I'd like to join in and welcome you to bpdfamily. I'm very sorry to hear about your breakup, and I'm glad you found us. This site has amazing resources and members who can very much relate to what you are going through. We're here to support you through this. I can tell you from personal experience that things DO get better. You sound like a very self-aware person; I'm confident you will recover and thrive again. Please be gentle with yourself and give yourself time. Healing takes time and effort, but it is so worth it.  

That seems to be a common theme here for people at this stage from what I've read: this feeling of knowing what happens when you contact this person, but having a deep-seated desire to do so regardless. Almost something uncontrollable; like a drug.

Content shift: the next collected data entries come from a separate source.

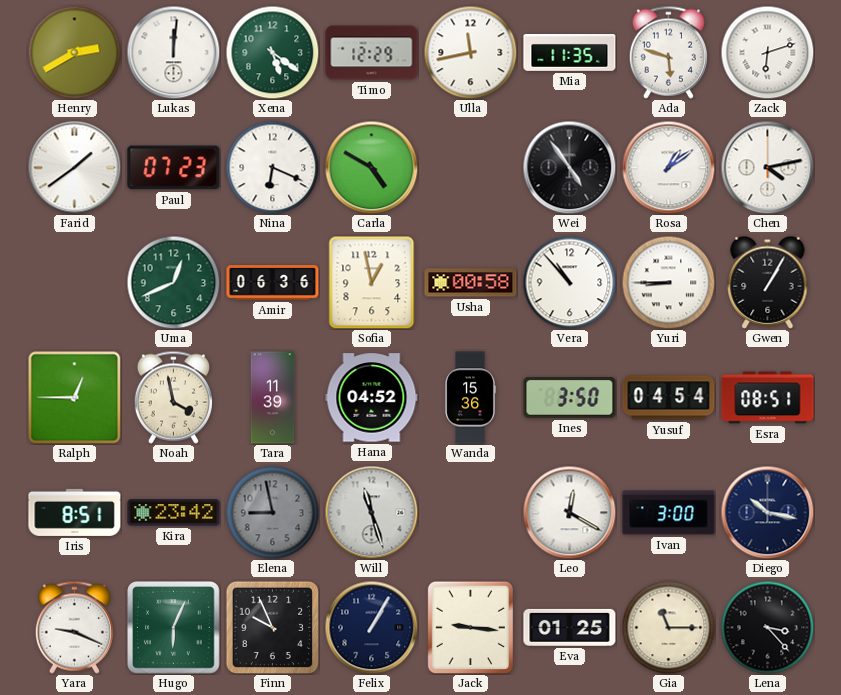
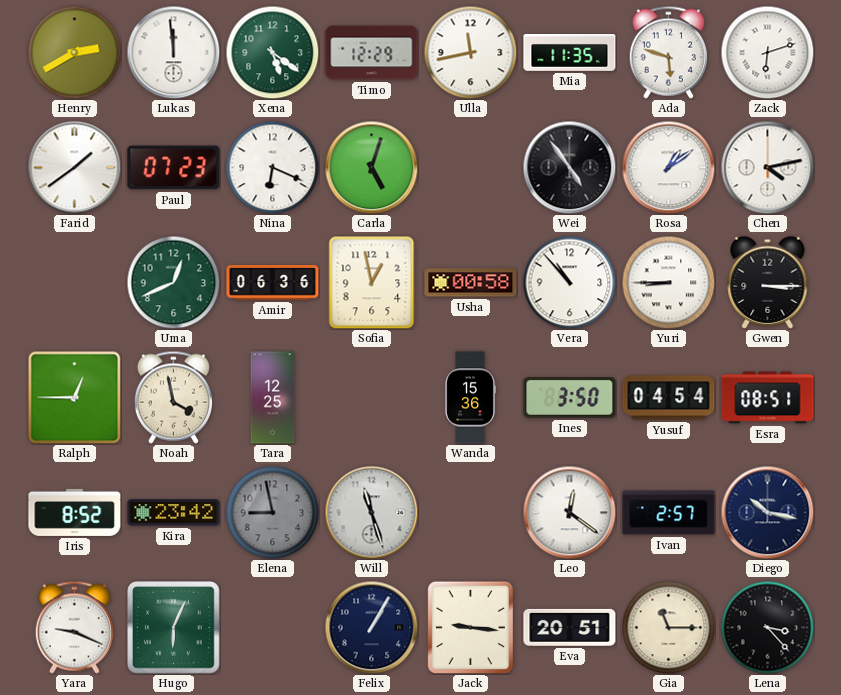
Lukas: 12:01 -> 11:59
Carla: 4:50 -> 5:03
Gwen: 1:05 -> 3:15
Tara: 11:39 -> 12:25
Hana: 04:52 -> none
Iris: 8:51 -> 8:52
Leo: 12:20 -> 12:21
Ivan: 3:00 -> 2:57
Finn: 9:56 -> none
Eva: 01:25 -> 20:51
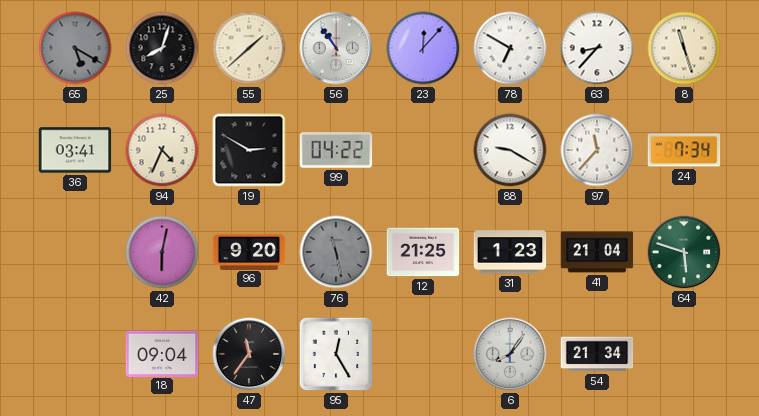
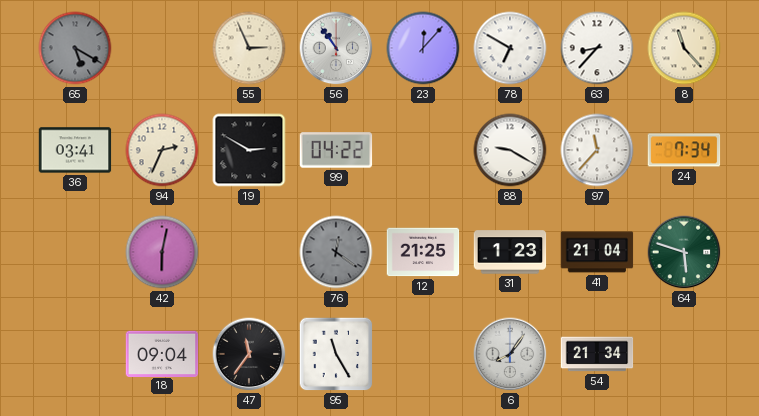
25: 8:03 -> none
55: 1:38 -> 2:56
8: 11:27 -> 11:23
94: 4:34 -> 2:34
96: 9:20 -> none
76: 11:28 -> 12:21
95: 12:25 -> 11:25
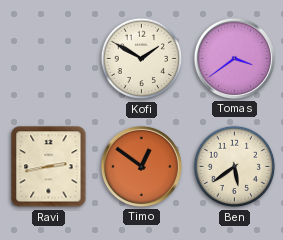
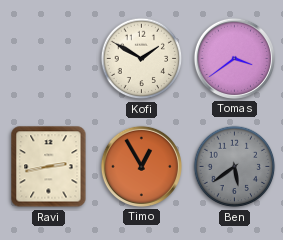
Timo: 12:51 -> 12:55
Ben dial: cream -> grey
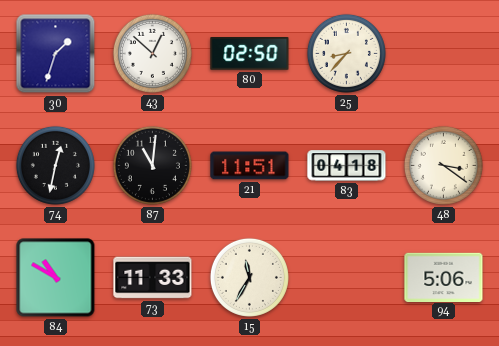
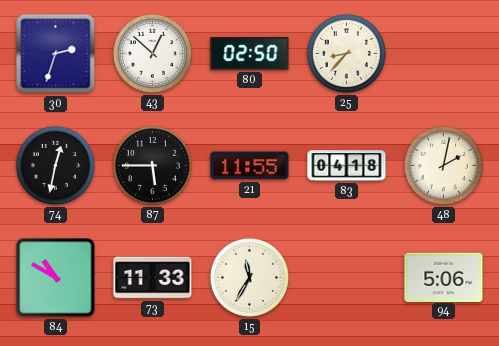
30: 1:33 -> 2:33
87: 11:01 -> 5:45
21: 11:51 -> 11:55
48: 3:21 -> 2:02
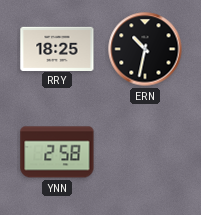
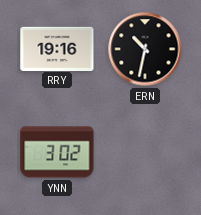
RRY: 18:25 -> 19:16
YNN: 2:58 -> 3:02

It IS like a drug; like an addiction. Many of us have been there, and it is very hard to get through—but you can do it. Have a look at the stages of abandonment and see if they resonate:  The Five Stages of Abandonment - Susan Anderson, MSW

I know dating right after something like this is mostly not recommended, but I almost feel as though it might be a good idea. To validate myself a little bit, as selfish as that might be. I'm lonely. I don't want to try to fill this void with another body. But I've been ready for a serious relationship for a while now-- I was doing all the right things with the WRONG person, and that is killing me.

You express this so well, Fateful. Your feelings are very understandable and normal. If you can simply let yourself feel the loneliness, the sorrow, the sadness, it will help you recover. I know how hard it is; it's the last thing any of us want to do sometimes: feel. But there is no other way through this. Are you seeing a therapist? It helped me tremendously to get through my sudden and painful breakup.

Hang in there, Fateful. Keep writing and let us know how we can best support you.